PERSONAL DISCIPLINE

When Serena enters a room, most men (and a few women) sit up and take notice.  Not that she’s drop dead gorgeous; in fact, she might be described as plain.  But for what she lacks in beauty, she more than compensates with an appealing unstructured confidence.

I met her in college, while travelling in Europe.  She was Susan then, a frumpy sophomore from Iowa using a Eurrail pass to get as far away from her midwestern roots as possible.  We spied each other in the bar car and, after coffee and a pack of cigarettes, decided to join forces and head to Greece instead of Zurich.  Plans often changed spontaneously in those days.

Over the course of the next 12 hours, I learned that she descended from fifth generation farmers and was an accomplished equestrienne.  She had competed in a few dressage events in England that summer and although she had placed well, hadn’t captured the prize she really wanted.  I initially attributed her malaise to disappointment until learning otherwise.  Apparently she had discovered another use for her riding crop.

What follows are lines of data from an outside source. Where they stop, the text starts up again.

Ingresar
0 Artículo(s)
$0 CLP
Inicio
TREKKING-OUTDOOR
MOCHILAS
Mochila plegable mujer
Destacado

Susan never told me his name, only that he was a petty nobleman from an esteemed family.  He had judged her harshly in the last event, but seemed more than willing to make up for the blow in a private setting.  He may not have thought well of her form, but never forgot her seat.

He spent an entire weekend worshipping it while they holed up in his dilapidated estate in Norfolk.  Until then, she had never considered her plump Iowan figure an asset.  But after a frantic three-day initiation, she suddenly had a new-found respect for it.  She may not have mastered the horse, but she discovered she was mistress of all else she rode.

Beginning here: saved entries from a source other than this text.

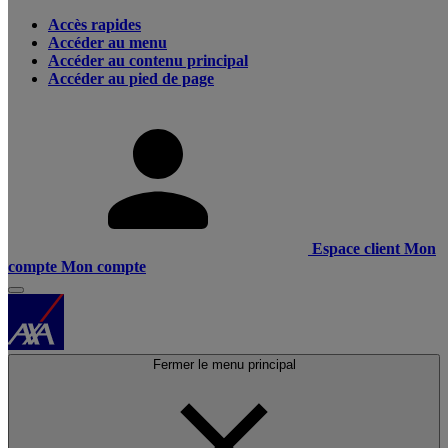
Accès rapides
Accéder au menu
Accéder au contenu principal
Accéder au pied de page
Espace client
Mon
compte
Mon compte
Fermer le menu principal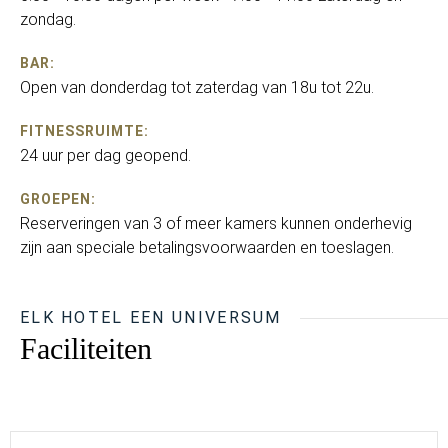
zondag.
BAR:
Open van donderdag tot zaterdag van 18u tot 22u.
FITNESSRUIMTE:
24 uur per dag geopend.
GROEPEN:
Reserveringen van 3 of meer kamers kunnen onderhevig
zijn aan speciale betalingsvoorwaarden en toeslagen.
ELK HOTEL EEN UNIVERSUM
Faciliteiten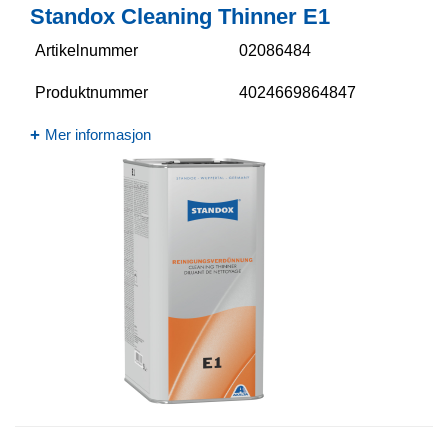
Standox Cleaning Thinner E1
Artikelnummer
02086484
Produktnummer
4024669864847
Mer informasjon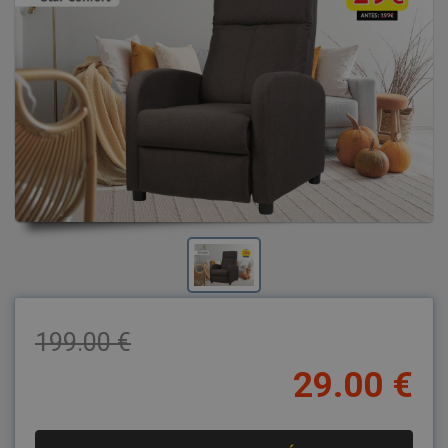
199.00 €
29.00 €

Her lurid adventures were a fascination.  I had never heard such things openly discussed, let alone whispered, in the strict Presbyterian circles of my youth.  And as she regaled me with hair-raising details, I began to wonder if the buttoned down life I had known was harboring secrets yet to be discovered.

We spent a dizzying week on the beach at Corfu drinking roditys and plotting strategies.  She rebuffed the marriage proposals offered by the lonely middle-aged Greek men, preferring the company of the young transvestites haunting the dance clubs.  She had no intention of settling down to respectable married life, even if it was on the other side of the globe, confessing to me that the orthodoxy of the Aegean was no better than the cornfed one of Des Moines.

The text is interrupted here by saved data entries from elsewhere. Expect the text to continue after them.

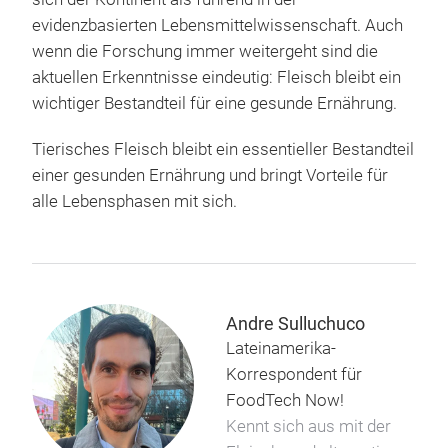
evidenzbasierten Lebensmittelwissenschaft. Auch
wenn die Forschung immer weitergeht sind die
aktuellen Erkenntnisse eindeutig: Fleisch bleibt ein
wichtiger Bestandteil für eine gesunde Ernährung.
Tierisches Fleisch bleibt ein essentieller Bestandteil
einer gesunden Ernährung und bringt Vorteile für
alle Lebensphasen mit sich.
Andre Sulluchuco
Lateinamerika-
Korrespondent für
FoodTech Now!
Kennt sich aus mit der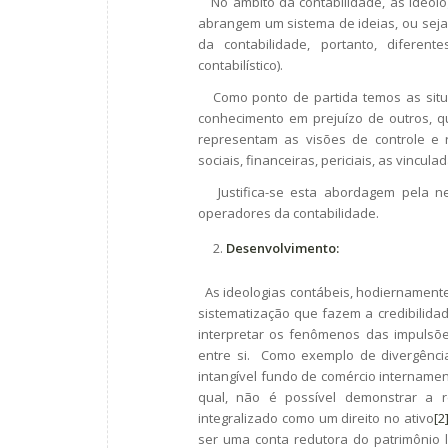
No âmbito da contabilidade, as ideolog
abrangem um sistema de ideias, ou seja
da contabilidade, portanto, diferen
contabilístico).
Como ponto de partida temos as situaç
conhecimento em prejuízo de outros, qu
representam as visões de controle e re
sociais, financeiras, periciais, as vincula
Justifica-se esta abordagem pela n
operadores da contabilidade.
Desenvolvimento:
As ideologias contábeis, hodiernament
sistematização que fazem a credibilidad
interpretar os fenômenos das impulsõe
entre si. Como exemplo de divergência
intangível fundo de comércio internam
qual, não é possível demonstrar a re
integralizado como um direito no ativo
[2
ser uma conta redutora do patrimônio líq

We stayed in touch for a while after I returned to university, but our letters became fewer when she relocated to Paris and became a fixture of the swinger’s underground.  The last one was signed Serena, and I knew with certainty that she had finally completed her long metamorphosis and would fly away forever to her new carnal home.  But it made me smile, knowing that she took the trouble to say goodbye to a friend she had known only briefly.  She might have been the queen of discipline, but she never forgot her manners.